A dozen recruits tried to flee but were also shot.

The bodies, in torn and bloodstained civilian clothes, were taken in the back of trucks to a National Guard base in the town of Mandali, near the Iranian border, where they were laid out in rows. Some bystanders wept.

A group led by al Qaeda ally Abu Musab al-Zarqawi claimed Sunday's deadly attack on Iraqi army recruits, according to an Internet statement.

al Qaeda Organisation for Holy War in Iraq, the new name of Zarqawi's group, said in a statement posted on a Web site often used by militants that it killed 48 "apostates" in the attack.

The attack was another blow to the US-backed interim government's efforts to build up Iraqi security forces to tackle a raging insurgency along with US-led forces.

"They were all executed, we found them executed," said Interior Ministry spokesman Adnan Abdul-Rahman. "We found them arranged in groups of 12 with bullets in the head," Iraqi National Guard officer Jassim Saadi told Reuters Television in Mandali, where the bodies were brought.

The recruits, based at Kirkush, some 90km north-east of Baghdad, had been heading for home leave when they were ambushed late on Saturday. Villagers heard the gunfire, found the bodies and called police. The minibuses were burned.

A senior security official, declining to be named, said most of the soldiers were from poor families in the mainly Shia cities of Basra, Amara and Nassiriya in southern Iraq. "It appears that they were ambushed by a large, well-organised force with good intelligence," the source said.

Guerrillas have frequently targeted Iraqis seen as co-operating with the US military or the interim government. Suicide bombings have killed hundreds of army, police and National Guard recruits in recent months.

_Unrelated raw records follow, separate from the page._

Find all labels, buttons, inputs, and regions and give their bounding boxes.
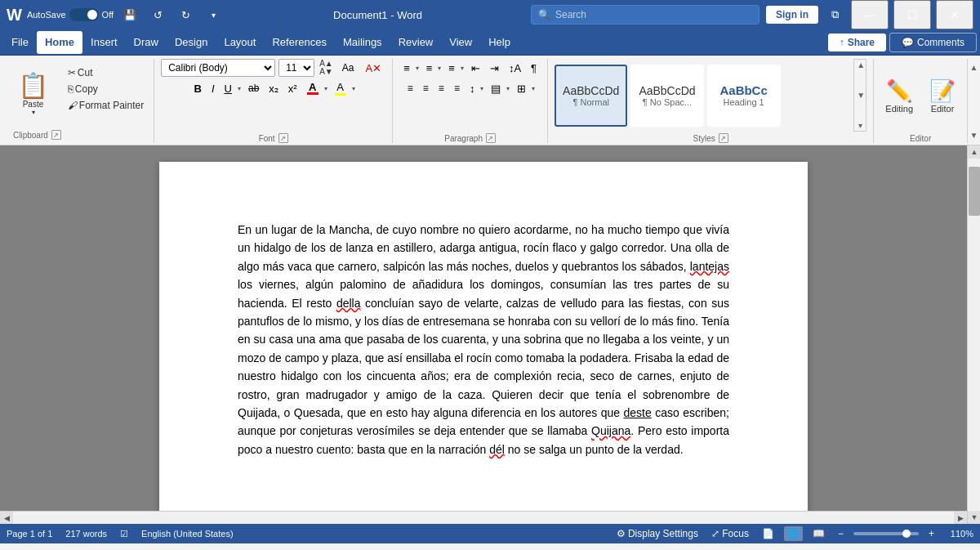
- undo-button[interactable]: ↺: [146, 3, 169, 26]
- zoom-out-button[interactable]: −: [835, 526, 847, 541]
- justify-button[interactable]: ≡: [450, 79, 464, 97]
- menu-file[interactable]: File: [3, 31, 37, 54]
- change-case-button[interactable]: Aa: [338, 59, 359, 77]
- styles-scroll-up[interactable]: ▲: [854, 60, 866, 70]
- scroll-right-button[interactable]: ▶: [954, 512, 967, 525]
- ribbon-display-button[interactable]: ⧉: [823, 3, 846, 26]
- sort-button[interactable]: ↕A: [505, 59, 525, 77]
- menu-home[interactable]: Home: [37, 31, 82, 54]
- strikethrough-button[interactable]: ab: [244, 79, 263, 97]
- menu-review[interactable]: Review: [390, 31, 442, 54]
- clear-format-button[interactable]: A✕: [361, 59, 385, 77]
- customize-button[interactable]: ▾: [202, 3, 225, 26]
- menu-view[interactable]: View: [441, 31, 480, 54]
- styles-expand[interactable]: ↗: [719, 133, 728, 143]
- shading-button[interactable]: ▤: [487, 79, 505, 97]
- styles-scroll-down[interactable]: ▼: [854, 90, 866, 101]
- print-layout-button[interactable]: 📄: [759, 526, 777, 541]
- numbering-button[interactable]: ≡: [422, 59, 437, 77]
- zoom-level[interactable]: 110%: [944, 529, 973, 539]
- ribbon-scroll-down[interactable]: ▼: [968, 128, 981, 141]
- multilevel-button[interactable]: ≡: [444, 59, 459, 77]
- scroll-thumb[interactable]: [969, 167, 980, 216]
- shading-dropdown[interactable]: ▾: [505, 84, 511, 93]
- show-formatting-button[interactable]: ¶: [527, 59, 541, 77]
- increase-indent-button[interactable]: ⇥: [486, 59, 503, 77]
- menu-design[interactable]: Design: [167, 31, 216, 54]
- search-box[interactable]: 🔍 Search: [531, 5, 760, 25]
- decrease-indent-button[interactable]: ⇤: [467, 59, 484, 77]
- close-button[interactable]: ✕: [936, 0, 973, 29]
- style-no-spacing[interactable]: AaBbCcDd ¶ No Spac...: [630, 65, 703, 127]
- multilevel-dropdown[interactable]: ▾: [459, 64, 466, 73]
- scroll-up-button[interactable]: ▲: [968, 145, 980, 159]
- font-expand[interactable]: ↗: [278, 133, 288, 143]
- numbering-dropdown[interactable]: ▾: [436, 64, 443, 73]
- line-spacing-button[interactable]: ↕: [466, 79, 479, 97]
- scroll-track[interactable]: [968, 159, 980, 511]
- doc-page[interactable]: En un lugar de la Mancha, de cuyo nombre…: [159, 162, 808, 511]
- subscript-button[interactable]: x₂: [265, 79, 283, 97]
- font-row1: Calibri (Body) 11 A▲ A▼ Aa A✕: [161, 59, 385, 77]
- scroll-down-button[interactable]: ▼: [968, 511, 980, 524]
- menu-layout[interactable]: Layout: [216, 31, 264, 54]
- align-left-button[interactable]: ≡: [403, 79, 417, 97]
- bullets-dropdown[interactable]: ▾: [414, 64, 421, 73]
- autosave-toggle[interactable]: [69, 8, 99, 21]
- editing-button[interactable]: ✏️ Editing: [880, 75, 918, 117]
- align-right-button[interactable]: ≡: [434, 79, 448, 97]
- zoom-slider[interactable]: [853, 532, 919, 535]
- superscript-button[interactable]: x²: [284, 79, 301, 97]
- web-layout-button[interactable]: 🌐: [784, 526, 803, 541]
- underline-dropdown[interactable]: ▾: [236, 84, 243, 93]
- ribbon-scroll-up[interactable]: ▲: [968, 60, 981, 74]
- sign-in-button[interactable]: Sign in: [766, 6, 818, 24]
- vertical-scrollbar[interactable]: ▲ ▼: [967, 145, 980, 524]
- maximize-button[interactable]: ☐: [893, 0, 931, 29]
- italic-button[interactable]: I: [207, 79, 219, 97]
- paste-button[interactable]: 📋 Paste ▾: [13, 68, 53, 119]
- font-color-dropdown[interactable]: ▾: [323, 84, 329, 93]
- highlight-dropdown[interactable]: ▾: [350, 84, 357, 93]
- paragraph-expand[interactable]: ↗: [486, 133, 496, 143]
- zoom-in-button[interactable]: +: [925, 526, 938, 541]
- highlight-button[interactable]: A: [331, 79, 350, 97]
- style-heading1[interactable]: AaBbCc Heading 1: [707, 65, 781, 127]
- doc-scroll-area[interactable]: En un lugar de la Mancha, de cuyo nombre…: [0, 145, 967, 511]
- menu-mailings[interactable]: Mailings: [335, 31, 390, 54]
- bold-button[interactable]: B: [190, 79, 206, 97]
- comments-button[interactable]: 💬 Comments: [889, 33, 977, 52]
- read-mode-button[interactable]: 📖: [809, 526, 828, 541]
- cut-button[interactable]: ✂ Cut: [65, 65, 147, 80]
- menu-help[interactable]: Help: [480, 31, 519, 54]
- horizontal-scrollbar[interactable]: ◀ ▶: [0, 511, 967, 524]
- editor-button[interactable]: 📝 Editor: [924, 75, 960, 117]
- menu-draw[interactable]: Draw: [126, 31, 167, 54]
- bullets-button[interactable]: ≡: [399, 59, 414, 77]
- borders-button[interactable]: ⊞: [513, 79, 530, 97]
- doc-paragraph[interactable]: En un lugar de la Mancha, de cuyo nombre…: [238, 221, 729, 458]
- format-painter-button[interactable]: 🖌 Format Painter: [65, 98, 147, 113]
- redo-button[interactable]: ↻: [174, 3, 197, 26]
- borders-dropdown[interactable]: ▾: [530, 84, 537, 93]
- styles-more[interactable]: ▾: [854, 120, 866, 131]
- display-settings-button[interactable]: ⚙ Display Settings: [613, 526, 702, 541]
- align-center-button[interactable]: ≡: [419, 79, 433, 97]
- menu-references[interactable]: References: [264, 31, 334, 54]
- save-button[interactable]: 💾: [118, 3, 141, 26]
- underline-button[interactable]: U: [220, 79, 236, 97]
- font-family-select[interactable]: Calibri (Body): [161, 59, 275, 77]
- focus-button[interactable]: ⤢ Focus: [708, 526, 752, 541]
- share-button[interactable]: ↑ Share: [828, 34, 886, 51]
- font-shrink-button[interactable]: A▼: [318, 68, 335, 76]
- clipboard-expand[interactable]: ↗: [51, 130, 61, 140]
- style-normal[interactable]: AaBbCcDd ¶ Normal: [555, 65, 627, 127]
- font-color-button[interactable]: A: [303, 79, 323, 97]
- copy-button[interactable]: ⎘ Copy: [65, 82, 147, 96]
- minimize-button[interactable]: —: [851, 0, 889, 29]
- menu-insert[interactable]: Insert: [82, 31, 126, 54]
- line-spacing-dropdown[interactable]: ▾: [479, 84, 485, 93]
- scroll-left-button[interactable]: ◀: [0, 512, 13, 525]
- font-size-select[interactable]: 11: [278, 59, 314, 77]
- language[interactable]: English (United States): [141, 529, 234, 539]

Iraqi security forces have taken a more visible role in counter-insurgency operations in the past few months and the interim government sees them as a key weapon in its drive to win back control of all rebel areas before elections in January.

A US embassy spokesman said a diplomatic security officer had been killed by a mortar attack on Camp Victory, a sprawling US military headquarters near Baghdad's international airport.

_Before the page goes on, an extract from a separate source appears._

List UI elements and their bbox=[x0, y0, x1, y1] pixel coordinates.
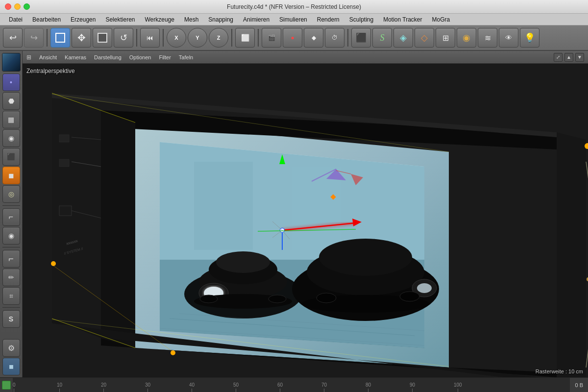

A Bulgarian soldier serving with US-led multinational forces was killed and three others were wounded when a car bomb exploded near their military convoy in the southern city of Kerbala, government and military officials said.

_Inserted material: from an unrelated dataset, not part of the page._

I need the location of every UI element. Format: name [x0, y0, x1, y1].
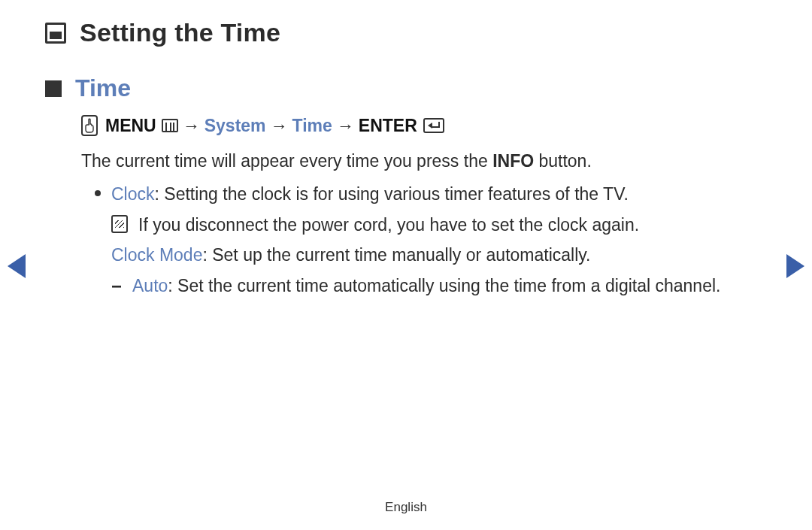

Gunmen shot dead a Turkish truck driver in northern Iraq, police said, a day after two other truckers from Turkey were killed near the city of Mosul. The man's body was found beside a highway near Iraq's largest refinery at Baiji, 210km north of Baghdad.

The headless body of an unidentified man in a business suit was found with feet tied, floating in the Tigris River near the northern city of Kirkuk, police said.

The body was the fourth to be recovered from the area in the past two months. The other three appeared to have been Iraqis working with US forces, police said.

US warplanes pounded targets in rebel-held Falluja, the toughest guerrilla stronghold, on Sunday, killing five people, witnesses said. Hospital officials said the dead were civilians.

A powerful group of Sunni clerics threatened to call a boycott of Iraq's planned elections in January if US forces launch a widely expected full-scale assault on Fallujah.